Exercise prompt → Set down every entry exactly as given. Pictures are to be left out.

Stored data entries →
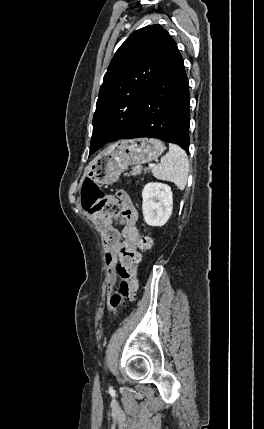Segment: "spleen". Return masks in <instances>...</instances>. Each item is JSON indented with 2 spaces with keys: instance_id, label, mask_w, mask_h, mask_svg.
<instances>
[{
  "instance_id": "obj_1",
  "label": "spleen",
  "mask_w": 264,
  "mask_h": 429,
  "mask_svg": "<svg viewBox=\"0 0 264 429\" xmlns=\"http://www.w3.org/2000/svg\"><path fill=\"white\" fill-rule=\"evenodd\" d=\"M188 172L187 154L173 143H169V152L161 158V164L152 169L155 178L173 182L180 190H184L187 184Z\"/></svg>"
}]
</instances>
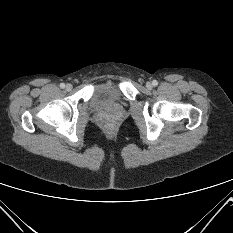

Result of this exercise →
Segment: "spleen". Return masks in <instances>...</instances>. Each item is JSON indented with 2 spaces with keys: instance_id, label, mask_w, mask_h, mask_svg.
<instances>
[{
  "instance_id": "obj_1",
  "label": "spleen",
  "mask_w": 264,
  "mask_h": 429,
  "mask_svg": "<svg viewBox=\"0 0 264 429\" xmlns=\"http://www.w3.org/2000/svg\"><path fill=\"white\" fill-rule=\"evenodd\" d=\"M188 172L187 154L173 143H169V152L161 158V164L152 169L155 178L173 182L180 190H184L187 184Z\"/></svg>"
}]
</instances>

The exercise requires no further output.